GIVEN ENTRIES ▸

>>>

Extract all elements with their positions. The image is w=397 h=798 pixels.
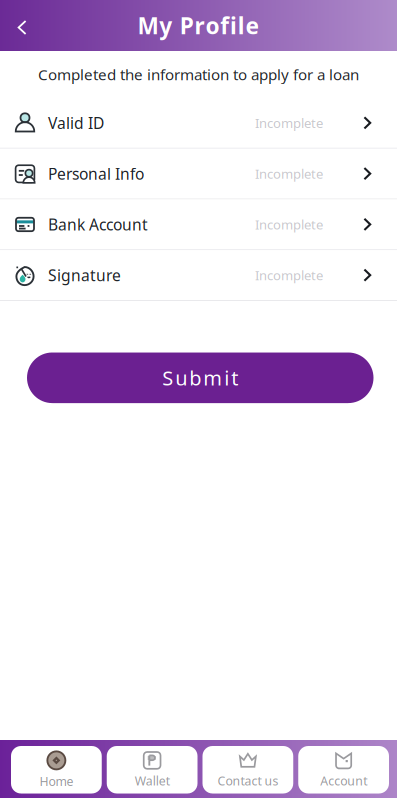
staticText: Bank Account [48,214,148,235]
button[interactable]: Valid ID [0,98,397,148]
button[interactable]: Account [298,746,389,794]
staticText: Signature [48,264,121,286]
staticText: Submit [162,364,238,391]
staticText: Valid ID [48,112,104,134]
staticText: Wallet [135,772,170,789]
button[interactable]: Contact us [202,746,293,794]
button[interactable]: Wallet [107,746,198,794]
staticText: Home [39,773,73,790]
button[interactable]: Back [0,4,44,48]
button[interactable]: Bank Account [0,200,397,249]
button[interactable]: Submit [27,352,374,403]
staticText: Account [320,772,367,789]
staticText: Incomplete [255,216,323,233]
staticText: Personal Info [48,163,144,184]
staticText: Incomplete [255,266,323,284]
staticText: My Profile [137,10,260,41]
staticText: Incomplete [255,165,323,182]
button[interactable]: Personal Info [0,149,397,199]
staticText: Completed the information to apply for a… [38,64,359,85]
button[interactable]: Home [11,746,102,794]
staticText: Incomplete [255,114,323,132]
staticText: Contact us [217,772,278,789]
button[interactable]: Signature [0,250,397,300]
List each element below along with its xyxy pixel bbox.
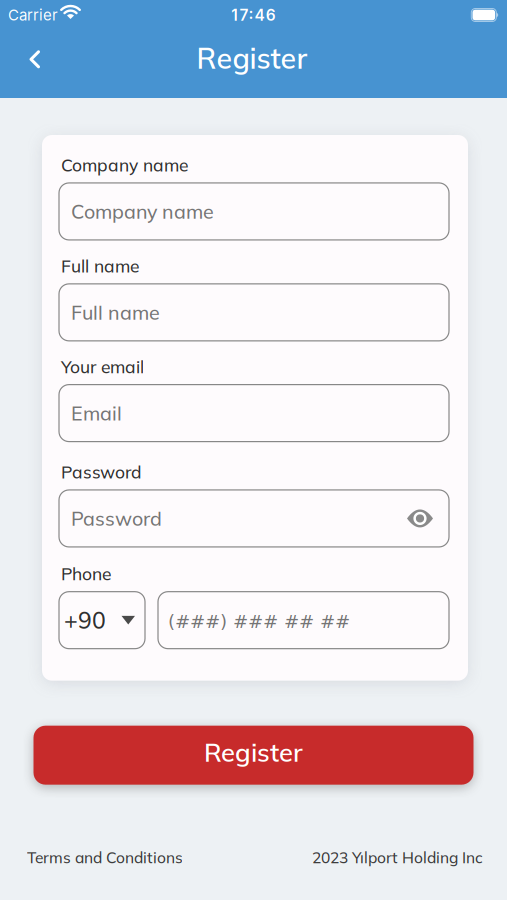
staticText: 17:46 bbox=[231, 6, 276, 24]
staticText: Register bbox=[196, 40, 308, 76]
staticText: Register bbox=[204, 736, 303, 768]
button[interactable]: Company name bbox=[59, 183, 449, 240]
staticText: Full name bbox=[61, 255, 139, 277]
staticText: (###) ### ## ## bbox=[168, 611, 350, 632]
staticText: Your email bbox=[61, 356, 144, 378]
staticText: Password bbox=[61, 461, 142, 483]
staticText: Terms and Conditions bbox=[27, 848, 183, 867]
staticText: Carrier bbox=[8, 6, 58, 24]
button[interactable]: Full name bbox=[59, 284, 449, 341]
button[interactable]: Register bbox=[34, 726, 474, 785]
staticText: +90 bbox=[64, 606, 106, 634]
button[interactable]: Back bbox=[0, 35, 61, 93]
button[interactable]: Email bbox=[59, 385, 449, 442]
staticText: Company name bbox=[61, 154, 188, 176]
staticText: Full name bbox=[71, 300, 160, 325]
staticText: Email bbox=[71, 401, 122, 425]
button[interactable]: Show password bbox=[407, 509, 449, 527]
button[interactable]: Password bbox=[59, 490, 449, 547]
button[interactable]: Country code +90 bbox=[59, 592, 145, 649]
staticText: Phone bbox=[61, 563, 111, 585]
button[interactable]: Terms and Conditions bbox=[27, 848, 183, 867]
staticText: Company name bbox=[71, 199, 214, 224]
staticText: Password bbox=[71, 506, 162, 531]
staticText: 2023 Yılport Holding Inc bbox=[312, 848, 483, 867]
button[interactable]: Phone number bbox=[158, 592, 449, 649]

<<<
>>>

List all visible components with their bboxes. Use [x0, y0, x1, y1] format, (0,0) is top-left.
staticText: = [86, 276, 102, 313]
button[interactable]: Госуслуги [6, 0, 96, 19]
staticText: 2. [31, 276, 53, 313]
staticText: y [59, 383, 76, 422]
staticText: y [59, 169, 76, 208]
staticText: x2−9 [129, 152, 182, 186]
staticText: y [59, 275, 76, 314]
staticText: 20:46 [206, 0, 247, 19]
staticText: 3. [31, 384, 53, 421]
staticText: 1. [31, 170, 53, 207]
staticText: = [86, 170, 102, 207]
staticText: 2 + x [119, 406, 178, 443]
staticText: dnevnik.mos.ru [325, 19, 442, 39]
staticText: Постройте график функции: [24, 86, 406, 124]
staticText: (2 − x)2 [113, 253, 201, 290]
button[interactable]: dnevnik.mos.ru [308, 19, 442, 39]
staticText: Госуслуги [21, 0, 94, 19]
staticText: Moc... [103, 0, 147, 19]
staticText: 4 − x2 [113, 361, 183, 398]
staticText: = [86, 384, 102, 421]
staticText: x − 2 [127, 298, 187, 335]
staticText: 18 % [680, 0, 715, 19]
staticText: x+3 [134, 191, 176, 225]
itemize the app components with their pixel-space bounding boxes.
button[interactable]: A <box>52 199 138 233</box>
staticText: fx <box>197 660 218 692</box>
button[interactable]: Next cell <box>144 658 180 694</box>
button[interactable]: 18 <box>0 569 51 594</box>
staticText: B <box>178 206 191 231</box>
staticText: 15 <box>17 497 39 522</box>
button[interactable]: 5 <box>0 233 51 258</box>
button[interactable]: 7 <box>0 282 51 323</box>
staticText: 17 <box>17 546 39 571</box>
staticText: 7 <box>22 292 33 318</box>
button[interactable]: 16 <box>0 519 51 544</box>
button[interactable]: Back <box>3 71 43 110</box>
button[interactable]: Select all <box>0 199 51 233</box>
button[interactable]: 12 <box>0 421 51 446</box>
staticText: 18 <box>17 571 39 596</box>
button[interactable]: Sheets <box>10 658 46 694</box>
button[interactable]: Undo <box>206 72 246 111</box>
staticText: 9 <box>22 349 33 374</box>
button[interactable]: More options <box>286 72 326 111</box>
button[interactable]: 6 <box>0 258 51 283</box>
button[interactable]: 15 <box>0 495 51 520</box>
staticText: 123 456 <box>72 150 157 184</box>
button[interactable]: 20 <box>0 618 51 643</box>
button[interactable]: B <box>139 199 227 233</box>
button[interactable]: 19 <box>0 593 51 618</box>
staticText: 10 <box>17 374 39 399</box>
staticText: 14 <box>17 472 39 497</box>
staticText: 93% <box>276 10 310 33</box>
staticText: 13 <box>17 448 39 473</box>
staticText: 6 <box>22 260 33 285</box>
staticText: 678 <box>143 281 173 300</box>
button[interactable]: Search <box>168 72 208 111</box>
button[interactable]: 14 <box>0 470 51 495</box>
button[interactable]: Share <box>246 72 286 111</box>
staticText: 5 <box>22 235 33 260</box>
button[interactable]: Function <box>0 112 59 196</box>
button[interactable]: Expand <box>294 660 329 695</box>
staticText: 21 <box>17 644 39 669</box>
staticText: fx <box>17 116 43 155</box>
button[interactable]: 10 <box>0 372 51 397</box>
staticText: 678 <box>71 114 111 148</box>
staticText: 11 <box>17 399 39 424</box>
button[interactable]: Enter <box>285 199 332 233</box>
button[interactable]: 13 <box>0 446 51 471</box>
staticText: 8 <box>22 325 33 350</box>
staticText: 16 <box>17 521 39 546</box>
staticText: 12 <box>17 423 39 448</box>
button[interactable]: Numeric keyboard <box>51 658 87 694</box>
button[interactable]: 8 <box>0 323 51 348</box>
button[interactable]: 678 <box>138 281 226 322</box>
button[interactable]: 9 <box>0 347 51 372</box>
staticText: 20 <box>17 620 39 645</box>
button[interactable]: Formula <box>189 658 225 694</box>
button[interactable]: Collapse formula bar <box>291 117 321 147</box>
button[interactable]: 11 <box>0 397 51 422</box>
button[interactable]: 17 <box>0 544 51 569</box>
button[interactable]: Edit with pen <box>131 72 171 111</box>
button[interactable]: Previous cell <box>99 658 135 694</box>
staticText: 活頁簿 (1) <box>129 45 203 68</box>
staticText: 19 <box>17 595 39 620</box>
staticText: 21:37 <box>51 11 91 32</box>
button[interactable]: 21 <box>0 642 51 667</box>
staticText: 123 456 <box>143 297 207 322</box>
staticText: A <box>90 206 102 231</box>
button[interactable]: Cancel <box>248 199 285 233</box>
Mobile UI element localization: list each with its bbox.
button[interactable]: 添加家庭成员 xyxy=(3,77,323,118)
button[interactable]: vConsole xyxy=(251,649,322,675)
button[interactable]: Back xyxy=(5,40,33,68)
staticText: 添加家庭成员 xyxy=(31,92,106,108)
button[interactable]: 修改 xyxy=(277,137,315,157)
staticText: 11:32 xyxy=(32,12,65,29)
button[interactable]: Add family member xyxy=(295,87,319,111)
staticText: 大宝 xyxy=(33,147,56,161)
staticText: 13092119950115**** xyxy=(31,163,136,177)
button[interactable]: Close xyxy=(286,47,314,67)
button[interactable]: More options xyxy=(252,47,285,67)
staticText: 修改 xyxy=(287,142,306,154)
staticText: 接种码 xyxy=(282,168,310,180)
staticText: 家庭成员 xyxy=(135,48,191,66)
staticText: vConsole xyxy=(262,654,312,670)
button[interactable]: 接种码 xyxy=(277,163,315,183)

<<<
>>>

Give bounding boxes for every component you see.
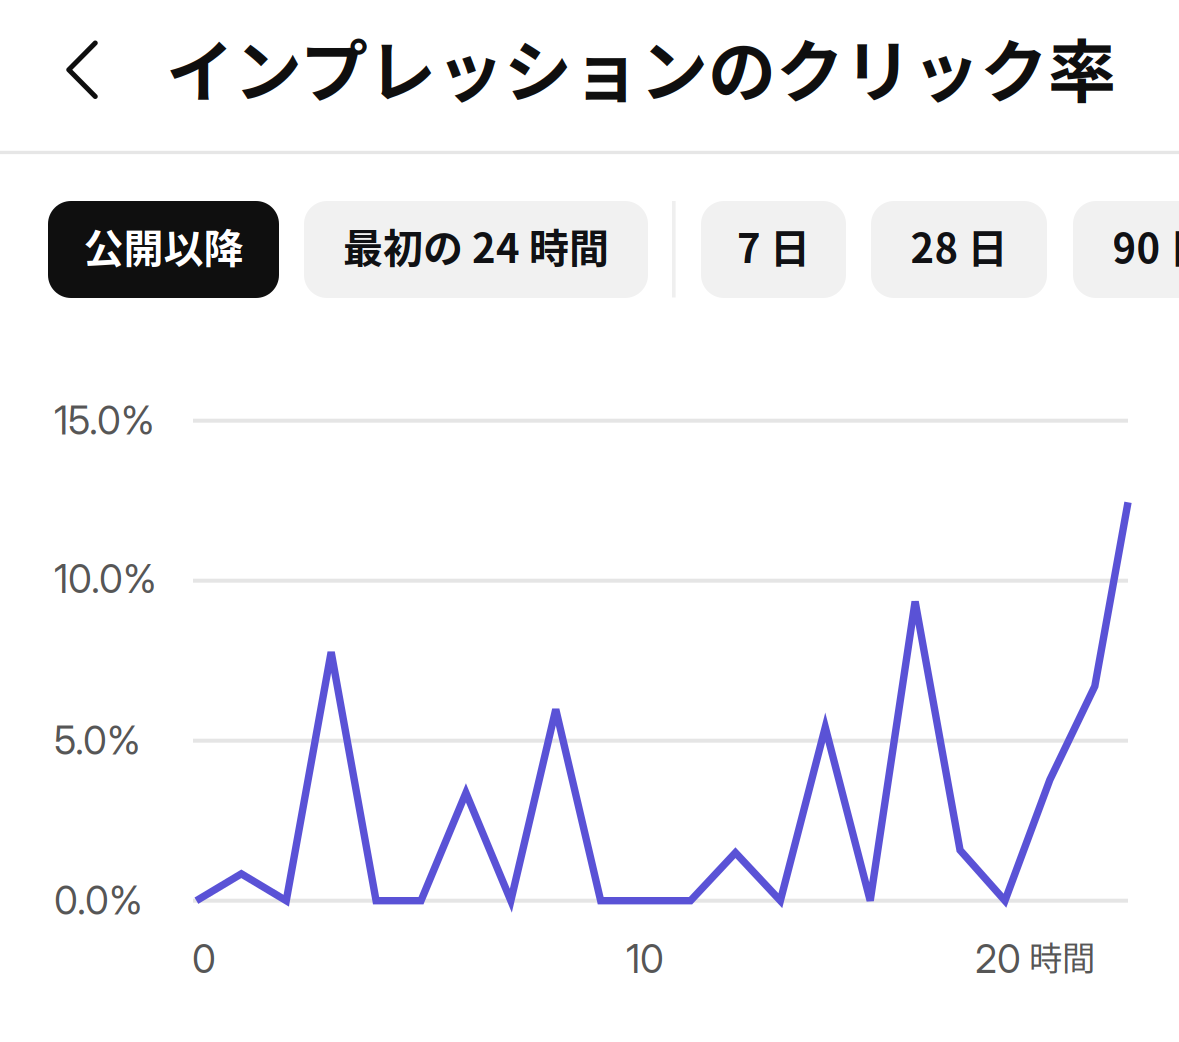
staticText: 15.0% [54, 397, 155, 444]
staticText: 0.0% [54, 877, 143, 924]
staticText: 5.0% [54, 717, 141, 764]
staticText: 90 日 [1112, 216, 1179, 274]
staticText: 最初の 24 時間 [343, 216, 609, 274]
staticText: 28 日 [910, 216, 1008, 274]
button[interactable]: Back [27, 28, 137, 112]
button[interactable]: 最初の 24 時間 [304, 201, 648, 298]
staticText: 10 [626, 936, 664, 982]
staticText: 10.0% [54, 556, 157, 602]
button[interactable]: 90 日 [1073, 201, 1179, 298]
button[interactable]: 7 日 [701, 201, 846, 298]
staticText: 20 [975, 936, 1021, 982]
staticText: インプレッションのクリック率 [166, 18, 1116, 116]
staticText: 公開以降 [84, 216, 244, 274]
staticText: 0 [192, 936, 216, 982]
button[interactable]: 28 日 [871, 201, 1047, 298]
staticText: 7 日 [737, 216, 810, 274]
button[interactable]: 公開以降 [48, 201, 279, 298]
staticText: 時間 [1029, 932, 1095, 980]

<<<

TASK BRIEF ▸
Note down each line above where the word "添加家庭成员" occurs.

SOLUTION TO THIS PROBLEM ▸
button[interactable]: 添加家庭成员 xyxy=(3,77,323,118)
staticText: 添加家庭成员 xyxy=(31,92,106,108)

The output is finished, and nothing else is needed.